Pesawat T50i TNI AU. (TNI AU)

JakartaGreater.com – Korea Aerospace Industries (KAI), sebuah perusahaan pertahanan asal Korea Selatan, telah menandatangani kontrak senilai 100 miliar won atau US $ 89,4 juta dengan Kementerian Pertahanan Indonesia pada hari Kamis, seperti dilansir dari laman Yonhap News.

Perusahaan KAI menandatangani kontrak untuk mengekspor tiga pesawat pelatih KT-1B dan memasang peralatan radar beserta persenjataan di pesawat T-50I Angkatan Udara Indonesia di sela-sela Expo & Forum Indo Defence 2018 yang berlangsung di Jakarta.

Perusahaan KAI akan mengirimkan pesawat latih KT-1B dalam waktu 28 bulan setelah ditekennya kontrak, sedangkan untuk proyek instalasi radar dan persenjataan untuk jet pelatih T-50I akan dilaksanakan dalam waktu 25 bulan.

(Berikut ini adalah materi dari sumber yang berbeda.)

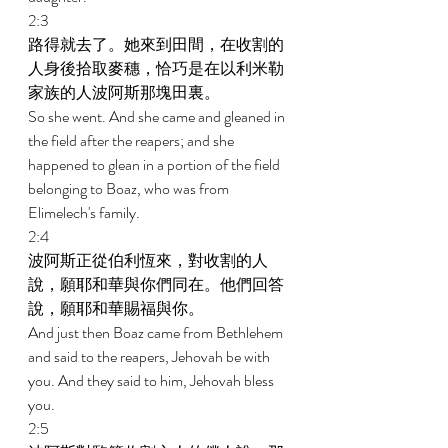
2:3 
路得就去了。她來到田間，在收割的
人身後拾取麥穗，恰巧是在以利米勒
家族的人波阿斯那塊田裏。 
So she went. And she came and gleaned in 
the field after the reapers; and she 
happened to glean in a portion of the field 
belonging to Boaz, who was from 
Elimelech's family. 
2:4 
波阿斯正從伯利恆來，對收割的人
說，願耶和華與你們同在。他們回答
說，願耶和華賜福與你。 
And just then Boaz came from Bethlehem 
and said to the reapers, Jehovah be with 
you. And they said to him, Jehovah bless 
you. 
2:5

KAI telah mengekspor pesawat latih KT-IB ke luar negeri tiga kali antara 2001 dan 2008. Militer Indonesia diketahui menggunakan KT-1B untuk digunakan sebagai pelatih dasar serta untuk program atraksi udara.

Perusahaan saat ini juga telah mendorong untuk mengekspor helikopter tempur Surion dan jet tempur ringan FA-50 ke sejumlah negara Asia Tenggara.

Sehari sebelumnya, Daewoo Shipbuilding & Marine Engineering Co. menandatangani kontrak dengan PT PAL, sebuah perusahaan milik negara Indonesia, untuk membentuk konsorsium dalam upaya memenangkan proyek untuk membangun tiga kapal selam.